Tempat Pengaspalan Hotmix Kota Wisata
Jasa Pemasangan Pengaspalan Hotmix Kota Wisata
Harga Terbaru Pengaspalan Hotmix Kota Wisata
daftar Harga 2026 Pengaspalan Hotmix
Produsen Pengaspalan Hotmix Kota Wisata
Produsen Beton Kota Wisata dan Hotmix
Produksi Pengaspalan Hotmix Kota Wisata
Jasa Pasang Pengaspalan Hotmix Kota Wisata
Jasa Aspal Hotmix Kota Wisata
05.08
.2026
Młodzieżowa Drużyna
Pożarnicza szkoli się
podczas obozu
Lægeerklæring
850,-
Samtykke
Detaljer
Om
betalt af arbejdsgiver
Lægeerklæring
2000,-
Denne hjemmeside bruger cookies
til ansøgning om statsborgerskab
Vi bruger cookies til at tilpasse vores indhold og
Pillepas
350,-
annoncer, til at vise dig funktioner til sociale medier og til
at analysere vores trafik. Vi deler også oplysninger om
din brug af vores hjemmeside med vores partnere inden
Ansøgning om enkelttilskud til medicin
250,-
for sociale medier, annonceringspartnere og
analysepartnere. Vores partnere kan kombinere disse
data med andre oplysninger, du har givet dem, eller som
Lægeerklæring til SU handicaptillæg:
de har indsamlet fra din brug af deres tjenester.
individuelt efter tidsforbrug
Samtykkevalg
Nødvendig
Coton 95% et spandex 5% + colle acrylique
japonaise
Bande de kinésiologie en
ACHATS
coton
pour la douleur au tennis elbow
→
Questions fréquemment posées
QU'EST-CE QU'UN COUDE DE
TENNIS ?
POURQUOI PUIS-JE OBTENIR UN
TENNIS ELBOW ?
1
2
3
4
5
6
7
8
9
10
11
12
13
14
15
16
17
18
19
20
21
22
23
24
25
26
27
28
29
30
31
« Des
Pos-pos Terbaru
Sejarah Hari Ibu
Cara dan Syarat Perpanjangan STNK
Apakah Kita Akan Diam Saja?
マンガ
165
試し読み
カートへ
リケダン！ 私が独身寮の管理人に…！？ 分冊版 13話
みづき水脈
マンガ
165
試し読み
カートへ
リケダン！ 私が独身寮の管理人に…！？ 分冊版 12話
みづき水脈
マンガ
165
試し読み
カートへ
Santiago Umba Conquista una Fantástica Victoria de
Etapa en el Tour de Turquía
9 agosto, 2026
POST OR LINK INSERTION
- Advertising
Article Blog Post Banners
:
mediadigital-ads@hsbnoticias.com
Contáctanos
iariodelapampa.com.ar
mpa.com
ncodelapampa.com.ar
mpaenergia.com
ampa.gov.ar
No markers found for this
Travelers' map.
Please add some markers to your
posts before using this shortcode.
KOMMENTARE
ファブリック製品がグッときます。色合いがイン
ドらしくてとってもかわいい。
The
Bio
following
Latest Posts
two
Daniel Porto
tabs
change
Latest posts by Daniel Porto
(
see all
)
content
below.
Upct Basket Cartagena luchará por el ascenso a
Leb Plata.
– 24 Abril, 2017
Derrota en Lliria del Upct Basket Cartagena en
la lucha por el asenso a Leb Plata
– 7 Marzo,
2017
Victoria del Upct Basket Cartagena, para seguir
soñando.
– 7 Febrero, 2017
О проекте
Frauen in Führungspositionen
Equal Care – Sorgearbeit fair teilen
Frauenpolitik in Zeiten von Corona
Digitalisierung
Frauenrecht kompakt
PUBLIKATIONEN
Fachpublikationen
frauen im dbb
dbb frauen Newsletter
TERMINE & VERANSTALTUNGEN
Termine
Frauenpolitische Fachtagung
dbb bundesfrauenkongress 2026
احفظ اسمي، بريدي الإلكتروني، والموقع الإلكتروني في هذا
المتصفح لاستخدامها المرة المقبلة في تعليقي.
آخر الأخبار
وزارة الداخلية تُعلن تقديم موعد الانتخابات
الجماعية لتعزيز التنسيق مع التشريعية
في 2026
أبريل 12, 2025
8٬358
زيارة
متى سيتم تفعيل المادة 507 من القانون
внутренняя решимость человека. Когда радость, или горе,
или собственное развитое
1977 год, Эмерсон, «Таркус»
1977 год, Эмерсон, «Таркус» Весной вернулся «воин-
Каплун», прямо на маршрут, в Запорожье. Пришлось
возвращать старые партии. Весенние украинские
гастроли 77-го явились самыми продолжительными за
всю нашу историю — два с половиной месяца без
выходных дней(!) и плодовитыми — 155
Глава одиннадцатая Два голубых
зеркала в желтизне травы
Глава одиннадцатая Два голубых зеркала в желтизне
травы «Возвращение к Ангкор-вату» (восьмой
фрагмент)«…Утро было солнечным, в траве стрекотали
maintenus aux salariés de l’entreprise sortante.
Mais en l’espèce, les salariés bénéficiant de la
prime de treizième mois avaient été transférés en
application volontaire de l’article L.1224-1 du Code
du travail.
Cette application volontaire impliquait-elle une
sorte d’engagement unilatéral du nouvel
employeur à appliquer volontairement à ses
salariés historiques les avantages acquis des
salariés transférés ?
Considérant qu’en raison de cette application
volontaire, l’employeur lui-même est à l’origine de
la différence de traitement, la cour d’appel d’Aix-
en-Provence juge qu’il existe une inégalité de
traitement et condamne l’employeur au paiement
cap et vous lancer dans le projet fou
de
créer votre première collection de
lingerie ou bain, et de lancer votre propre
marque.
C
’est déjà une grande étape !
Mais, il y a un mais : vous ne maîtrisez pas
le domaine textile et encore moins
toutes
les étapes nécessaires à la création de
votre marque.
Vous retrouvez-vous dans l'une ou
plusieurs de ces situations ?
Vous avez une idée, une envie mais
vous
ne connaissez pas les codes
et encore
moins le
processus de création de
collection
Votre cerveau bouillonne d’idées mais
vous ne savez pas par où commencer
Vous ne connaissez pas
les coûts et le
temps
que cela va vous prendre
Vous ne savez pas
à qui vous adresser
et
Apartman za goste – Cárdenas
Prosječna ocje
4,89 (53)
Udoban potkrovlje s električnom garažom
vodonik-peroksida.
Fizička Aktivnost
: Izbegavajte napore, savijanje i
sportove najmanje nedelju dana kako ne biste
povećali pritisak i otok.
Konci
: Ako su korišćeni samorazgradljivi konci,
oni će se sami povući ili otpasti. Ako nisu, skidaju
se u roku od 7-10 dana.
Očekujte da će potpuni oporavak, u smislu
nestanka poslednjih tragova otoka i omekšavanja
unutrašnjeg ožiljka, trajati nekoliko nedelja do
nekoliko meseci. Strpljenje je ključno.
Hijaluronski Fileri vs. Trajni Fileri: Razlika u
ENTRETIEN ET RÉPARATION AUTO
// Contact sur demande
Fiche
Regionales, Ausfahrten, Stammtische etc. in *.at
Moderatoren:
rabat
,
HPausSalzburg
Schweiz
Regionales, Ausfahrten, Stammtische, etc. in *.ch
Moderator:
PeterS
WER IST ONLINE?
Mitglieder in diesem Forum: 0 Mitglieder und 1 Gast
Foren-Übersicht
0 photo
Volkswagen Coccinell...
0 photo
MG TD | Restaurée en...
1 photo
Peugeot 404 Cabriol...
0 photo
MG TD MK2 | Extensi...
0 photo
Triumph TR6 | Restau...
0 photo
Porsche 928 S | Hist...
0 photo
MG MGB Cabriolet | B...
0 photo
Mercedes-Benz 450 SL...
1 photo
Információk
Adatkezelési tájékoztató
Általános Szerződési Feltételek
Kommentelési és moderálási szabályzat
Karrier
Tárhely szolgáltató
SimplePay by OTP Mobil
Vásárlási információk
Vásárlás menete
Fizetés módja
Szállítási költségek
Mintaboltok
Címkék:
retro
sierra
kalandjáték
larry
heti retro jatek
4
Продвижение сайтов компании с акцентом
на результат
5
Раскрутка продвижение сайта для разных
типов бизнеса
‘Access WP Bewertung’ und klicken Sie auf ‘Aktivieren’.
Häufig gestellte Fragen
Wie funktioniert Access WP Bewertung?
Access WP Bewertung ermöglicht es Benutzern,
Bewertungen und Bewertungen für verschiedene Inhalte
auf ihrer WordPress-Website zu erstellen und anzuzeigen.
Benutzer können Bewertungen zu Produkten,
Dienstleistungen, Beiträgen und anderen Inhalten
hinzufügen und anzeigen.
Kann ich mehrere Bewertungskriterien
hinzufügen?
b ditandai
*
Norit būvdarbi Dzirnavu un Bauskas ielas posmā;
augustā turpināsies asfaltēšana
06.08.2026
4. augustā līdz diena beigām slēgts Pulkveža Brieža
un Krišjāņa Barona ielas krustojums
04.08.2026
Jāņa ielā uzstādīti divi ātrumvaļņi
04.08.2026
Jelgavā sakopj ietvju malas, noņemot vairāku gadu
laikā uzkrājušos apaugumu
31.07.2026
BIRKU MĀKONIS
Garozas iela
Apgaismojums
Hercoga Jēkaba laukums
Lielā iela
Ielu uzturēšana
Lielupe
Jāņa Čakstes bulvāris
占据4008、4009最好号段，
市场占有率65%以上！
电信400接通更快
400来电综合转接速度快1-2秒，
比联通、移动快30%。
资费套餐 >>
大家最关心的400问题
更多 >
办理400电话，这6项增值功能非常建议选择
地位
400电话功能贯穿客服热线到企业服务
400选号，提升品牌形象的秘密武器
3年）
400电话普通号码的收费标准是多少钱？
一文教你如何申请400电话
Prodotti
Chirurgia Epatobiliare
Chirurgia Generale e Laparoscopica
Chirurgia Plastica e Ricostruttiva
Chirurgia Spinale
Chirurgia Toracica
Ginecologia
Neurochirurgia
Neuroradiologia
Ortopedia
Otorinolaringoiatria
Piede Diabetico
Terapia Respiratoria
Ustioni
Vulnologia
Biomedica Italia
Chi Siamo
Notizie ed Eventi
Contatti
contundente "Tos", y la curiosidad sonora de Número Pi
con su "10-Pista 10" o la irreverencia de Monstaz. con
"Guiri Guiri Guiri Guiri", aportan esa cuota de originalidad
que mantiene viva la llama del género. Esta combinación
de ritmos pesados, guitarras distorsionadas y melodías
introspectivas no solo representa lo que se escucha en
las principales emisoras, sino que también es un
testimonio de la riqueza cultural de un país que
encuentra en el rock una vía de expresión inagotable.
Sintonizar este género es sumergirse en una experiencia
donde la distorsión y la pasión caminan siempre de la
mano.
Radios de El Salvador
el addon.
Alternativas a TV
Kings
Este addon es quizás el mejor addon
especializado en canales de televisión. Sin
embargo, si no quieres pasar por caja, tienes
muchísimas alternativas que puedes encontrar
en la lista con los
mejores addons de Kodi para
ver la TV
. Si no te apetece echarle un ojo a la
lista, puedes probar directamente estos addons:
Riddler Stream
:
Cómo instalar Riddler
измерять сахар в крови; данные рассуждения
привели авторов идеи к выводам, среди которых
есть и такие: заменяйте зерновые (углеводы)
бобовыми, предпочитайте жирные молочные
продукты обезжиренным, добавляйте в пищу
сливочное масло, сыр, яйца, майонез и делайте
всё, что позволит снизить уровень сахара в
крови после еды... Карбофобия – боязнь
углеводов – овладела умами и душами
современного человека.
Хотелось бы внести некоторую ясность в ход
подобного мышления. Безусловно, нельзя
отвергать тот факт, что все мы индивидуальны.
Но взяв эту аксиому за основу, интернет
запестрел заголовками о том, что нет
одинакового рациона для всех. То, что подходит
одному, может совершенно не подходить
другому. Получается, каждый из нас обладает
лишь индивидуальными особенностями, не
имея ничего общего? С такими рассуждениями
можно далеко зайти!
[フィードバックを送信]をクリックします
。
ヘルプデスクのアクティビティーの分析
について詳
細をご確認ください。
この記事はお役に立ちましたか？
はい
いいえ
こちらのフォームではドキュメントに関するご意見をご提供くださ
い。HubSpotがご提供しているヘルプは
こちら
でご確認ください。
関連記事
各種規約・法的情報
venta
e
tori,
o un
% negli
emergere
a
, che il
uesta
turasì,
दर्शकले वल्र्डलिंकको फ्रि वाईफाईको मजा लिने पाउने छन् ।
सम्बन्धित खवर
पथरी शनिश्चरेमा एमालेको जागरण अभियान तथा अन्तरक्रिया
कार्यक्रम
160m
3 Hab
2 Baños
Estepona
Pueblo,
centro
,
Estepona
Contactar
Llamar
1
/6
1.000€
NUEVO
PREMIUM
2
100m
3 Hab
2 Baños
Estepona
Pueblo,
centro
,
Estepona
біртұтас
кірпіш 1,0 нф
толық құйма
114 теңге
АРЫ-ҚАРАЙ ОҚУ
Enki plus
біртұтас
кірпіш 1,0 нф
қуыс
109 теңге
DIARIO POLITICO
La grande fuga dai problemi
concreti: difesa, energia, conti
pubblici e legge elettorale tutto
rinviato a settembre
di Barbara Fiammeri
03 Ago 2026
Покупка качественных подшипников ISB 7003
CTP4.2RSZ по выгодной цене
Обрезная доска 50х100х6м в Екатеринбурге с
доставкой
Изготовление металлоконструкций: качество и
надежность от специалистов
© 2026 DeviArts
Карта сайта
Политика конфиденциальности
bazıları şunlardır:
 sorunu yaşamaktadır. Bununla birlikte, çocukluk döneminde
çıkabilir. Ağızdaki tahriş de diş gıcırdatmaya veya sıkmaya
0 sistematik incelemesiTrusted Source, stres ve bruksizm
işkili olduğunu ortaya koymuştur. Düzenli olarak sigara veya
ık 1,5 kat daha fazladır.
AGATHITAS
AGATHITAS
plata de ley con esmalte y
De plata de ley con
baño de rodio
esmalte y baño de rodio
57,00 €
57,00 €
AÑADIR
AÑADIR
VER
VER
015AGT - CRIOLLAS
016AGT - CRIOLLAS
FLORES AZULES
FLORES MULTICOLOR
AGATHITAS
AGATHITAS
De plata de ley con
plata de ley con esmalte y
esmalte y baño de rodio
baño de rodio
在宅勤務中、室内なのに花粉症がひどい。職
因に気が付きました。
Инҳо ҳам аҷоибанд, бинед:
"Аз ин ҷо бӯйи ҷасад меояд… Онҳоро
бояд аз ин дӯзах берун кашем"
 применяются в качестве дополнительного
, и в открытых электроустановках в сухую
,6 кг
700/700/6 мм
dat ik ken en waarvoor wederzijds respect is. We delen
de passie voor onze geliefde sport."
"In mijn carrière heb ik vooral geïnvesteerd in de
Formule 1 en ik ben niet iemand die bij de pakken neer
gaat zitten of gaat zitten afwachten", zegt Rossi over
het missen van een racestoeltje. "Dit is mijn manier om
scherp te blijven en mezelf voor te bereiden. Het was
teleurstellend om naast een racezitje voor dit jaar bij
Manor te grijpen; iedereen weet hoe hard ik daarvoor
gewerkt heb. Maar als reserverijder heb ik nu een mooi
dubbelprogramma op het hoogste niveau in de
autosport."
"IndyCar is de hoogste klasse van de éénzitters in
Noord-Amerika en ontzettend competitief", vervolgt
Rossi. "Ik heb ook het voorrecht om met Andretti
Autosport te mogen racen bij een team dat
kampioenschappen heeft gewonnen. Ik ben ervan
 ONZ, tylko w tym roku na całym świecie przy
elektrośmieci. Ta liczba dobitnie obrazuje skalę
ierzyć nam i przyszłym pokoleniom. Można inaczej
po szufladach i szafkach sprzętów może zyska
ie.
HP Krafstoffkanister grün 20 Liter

(DIRECTIONS FOR THIS TASK): Out of the records above, pull the lines that include the word "желтизне".

(REPLY TO THE EXERCISE):
зеркала в желтизне травы
Глава одиннадцатая Два голубых зеркала в желтизне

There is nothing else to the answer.